INPUT:
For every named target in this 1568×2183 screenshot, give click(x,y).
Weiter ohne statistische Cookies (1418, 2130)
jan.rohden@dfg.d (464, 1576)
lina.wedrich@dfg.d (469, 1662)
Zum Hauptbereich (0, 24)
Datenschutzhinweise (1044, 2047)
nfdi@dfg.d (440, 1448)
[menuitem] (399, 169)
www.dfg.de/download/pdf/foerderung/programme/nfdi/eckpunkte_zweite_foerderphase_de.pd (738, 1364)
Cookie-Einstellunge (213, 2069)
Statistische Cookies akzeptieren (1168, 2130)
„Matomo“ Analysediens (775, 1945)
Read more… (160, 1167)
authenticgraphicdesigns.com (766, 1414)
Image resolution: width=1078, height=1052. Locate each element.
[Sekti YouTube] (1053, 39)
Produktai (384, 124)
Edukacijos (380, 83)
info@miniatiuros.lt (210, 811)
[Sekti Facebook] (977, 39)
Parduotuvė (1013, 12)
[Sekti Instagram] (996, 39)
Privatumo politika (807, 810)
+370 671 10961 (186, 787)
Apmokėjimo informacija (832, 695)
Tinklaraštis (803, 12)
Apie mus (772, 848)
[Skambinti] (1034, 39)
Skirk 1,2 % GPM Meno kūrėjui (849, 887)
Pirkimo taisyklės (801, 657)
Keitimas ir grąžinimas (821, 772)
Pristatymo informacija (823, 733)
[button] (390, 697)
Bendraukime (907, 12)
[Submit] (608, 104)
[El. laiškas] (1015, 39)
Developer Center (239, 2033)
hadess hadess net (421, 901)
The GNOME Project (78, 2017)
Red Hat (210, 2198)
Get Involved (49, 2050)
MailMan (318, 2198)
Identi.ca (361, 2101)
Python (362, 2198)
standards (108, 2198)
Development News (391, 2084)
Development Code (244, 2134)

REQUIRED WORK:
The task calls for every line of the material that contains the string "Cookies".

RESPONSE:
Weiter ohne statistische Cookies (1418, 2130)
Statistische Cookies akzeptieren (1168, 2130)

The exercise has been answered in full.